The third, on the depth of the assignments, is also a favorite point against the MOOC’s. I didn’t go through the pioneered peer evaluation process, so I honestly do not know what that would’ve been like– though I imagine that it would’ve been a rich-enough learning experience simply because you are forced to build something. I cannot comment on whether it is frustrating to rely on peer evaluations, nor whether there is any friction in the logistics or expectations of that process. I opted for the quizzes-only track because of my schedule and found that it was it was a very uninvolved way to test my knowledge. There was a huge gap in the level of involvement between assignments and quizzes. The assignments took up huge portions of your life while the quizzes barely skimmed the surface– does it have to be this way? It seems like there ought to be a remedial middle ground. The assignments from the opencourseware were usually a crystallization of years of real-life instructional experience and built on the mistakes and feedback of previous students; even though Courseracity assignments are very often borrowed from these professors’ classroom ones, they had an unmistakable experimental component given the necessary adjustment to the new format.

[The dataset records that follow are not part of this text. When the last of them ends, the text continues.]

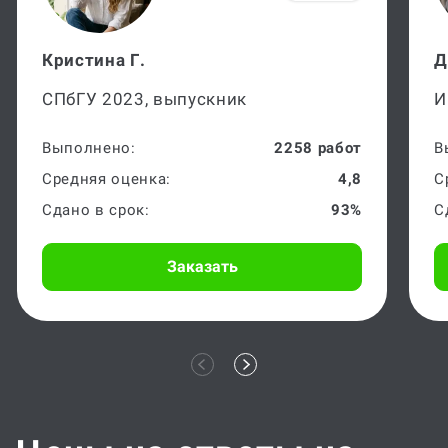
Кристина Г.
Д
СПбГУ 2023, выпускник
И
Выполнено:
2258 работ
В
Средняя оценка:
4,8
С
Сдано в срок:
93%
С
Заказать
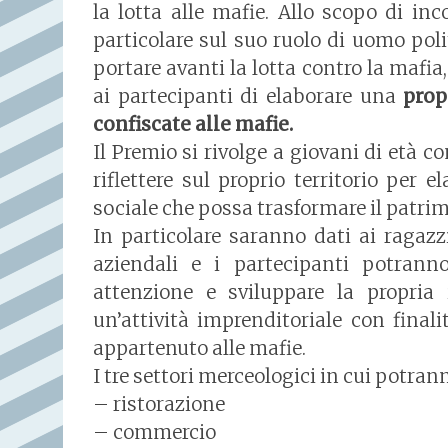
la lotta alle mafie. Allo scopo di inc
particolare sul suo ruolo di uomo polit
portare avanti la lotta contro la mafia
ai partecipanti di elaborare una
prop
confiscate alle mafie.
Il Premio si rivolge a giovani di età co
riflettere sul proprio territorio per 
sociale che possa trasformare il patri
In particolare saranno dati ai ragazz
aziendali e i partecipanti potranno
attenzione e sviluppare la propria 
un’attività imprenditoriale con finali
appartenuto alle mafie.
I tre settori merceologici in cui potran
– ristorazione
– commercio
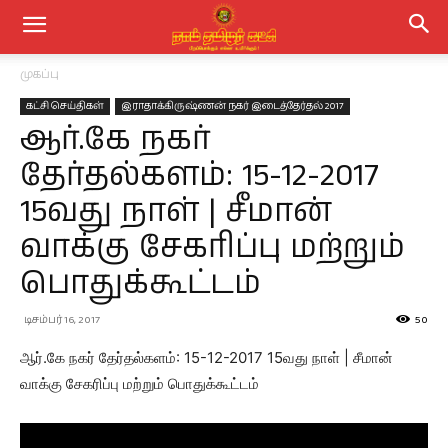
முகப்பு
கட்சி செய்திகள்
இராதாக்கிருஷ்ணன் நகர் இடைத்தேர்தல் 2017
ஆர்.கே நகர்
தேர்தல்களம்: 15-12-2017
15வது நாள் | சீமான்
வாக்கு சேகரிப்பு மற்றும்
பொதுக்கூட்டம்
டிசம்பர் 16, 2017
50
ஆர்.கே நகர் தேர்தல்களம்: 15-12-2017 15வது நாள் | சீமான்
வாக்கு சேகரிப்பு மற்றும் பொதுக்கூட்டம்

So, in the end, I became a statistic like many of my fellow “classmates”. Like I said earlier on in the post, I have never been one of the “technolibertarians” (in the wise words of Ian Bogost) that placed unrealistic faith in the transformative power of “MOOC’s”, but I am still grateful that for whatever reasons these “elite” institutions have decided to pour millions to give me an opportunity to expand my world view. At some point, we will need to evaluate whether the millions can be better spent elsewhere to enable opportunities of learning for those most in need— but for now, I am glad that the mere 4 weeks of HCI course gave me a chance to crash the IxDA-SF meeting with less trepidation.